Reduce JavaScript payloads with code splitting

Nobody likes waiting. Over 50% of users abandon a website if it takes longer than 3 seconds to load.

Sending large JavaScript payloads impacts the speed of your site significantly. Instead of shipping all the JavaScript to your user as soon as the first page of your application is loaded, split your bundle into multiple pieces and only send what's necessary at the very beginning.

Why is code splitting beneficial?

Code splitting is a technique that seeks to minimize startup time. When we ship less JavaScript at startup, we can get applications to be interactive faster by minimizing main thread work during this critical period.

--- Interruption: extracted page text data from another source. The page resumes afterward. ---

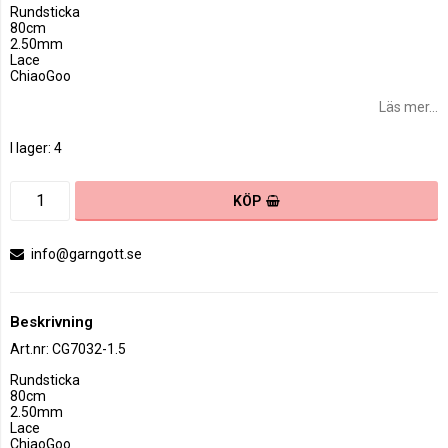
Rundsticka
80cm
2.50mm
Lace
ChiaoGoo
Läs mer...
I lager: 4
KÖP
info@garngott.se
Beskrivning
Art.nr: CG7032-1.5
Rundsticka 

80cm

2.50mm 

Lace

ChiaoGoo
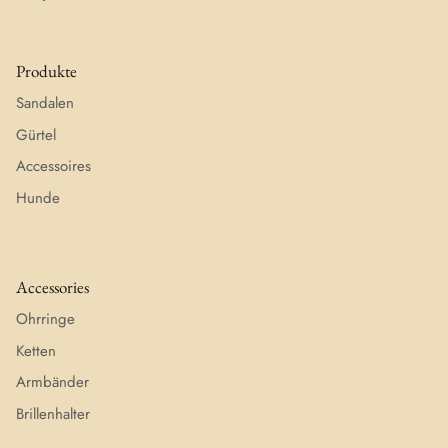
Produkte
Sandalen
Gürtel
Accessoires
Hunde
Accessories
Ohrringe
Ketten
Armbänder
Brillenhalter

When it comes to Core Web Vitals, reducing JavaScript payloads downloaded at startup will contribute to better Interaction to Next Paint (INP) times. The reasoning behind this is that, by freeing up the main thread, the application is able to respond to user inputs more quickly by reducing JavaScript parse, compile, and execution-related startup costs.

Depending on your website's architecture—particularly if your website relies heavily on client-side rendering—reducing the size of JavaScript payloads responsible for rendering markup may lead to improved Largest Contentful Paint (LCP) times. This can occur when the LCP resource is delayed in being discovered by the browser until after client-side markup is completed, or when the main thread is too busy to render that LCP element. Both scenarios can delay the LCP time for the page.

Measure

Lighthouse displays a failed audit when a significant amount of time is taken to execute all the JavaScript on a page.